Single-Region Robust Perimeter Traffic Flow Control

In this paper, we propose a two-stage robust perimeter flow control policy to prevent congestion in single-region transport networks. We describe the single-region traffic dynamics by utilising the so-called Macroscopic or Network Fundamental Diagram (MFD or NFD), a nonlinear relation between network-wide mean flow and accumulation of vehicles. By using MFD relaxation conditions and structuring uncertainties, we reformulate the nonlinear flow dynamics to set of uncertain Linear Parametrically Varying (LPV) ones. In controller design stage one, we apply the concept of a two degree of freedom, induced L-2 norm minimising LPV controller. Within the generalised performance output, we include tracking performance to follow a pre-defined critical accumulation in uncertain model environment.

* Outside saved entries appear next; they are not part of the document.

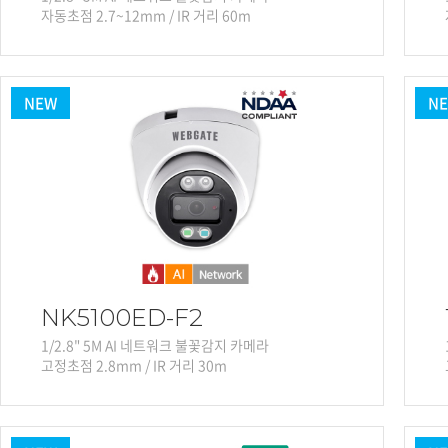
자동초점 2.7~12mm / IR 거리 60m
NEW
N
NK5100ED-F2
1/2.8" 5M AI 네트워크 불꽃감지 카메라
고정초점 2.8mm / IR 거리 30m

Output feedback LPV controller ensures generalised disturbance attenuation conditions with appropriate gated input flow at the perimeter. Second, an optimal quadratic control allocation algorithm is employed to distribute the ordered flow to entrance link green stages (flow equivalent green time) in a number of candidate junctions at the perimeter of the network. The constrained allocation techniques complement the robust controller enabling real-time applicability of the proposed methodology. Finally, the proposed robust control scheme is tested and compared with a reference tracking bang-bang controller in macroscopic simulation. Results indicate the viability of the proposed LPV controller and its rapid and accurate tracking behaviour under highly uncertain parameters of the MFD.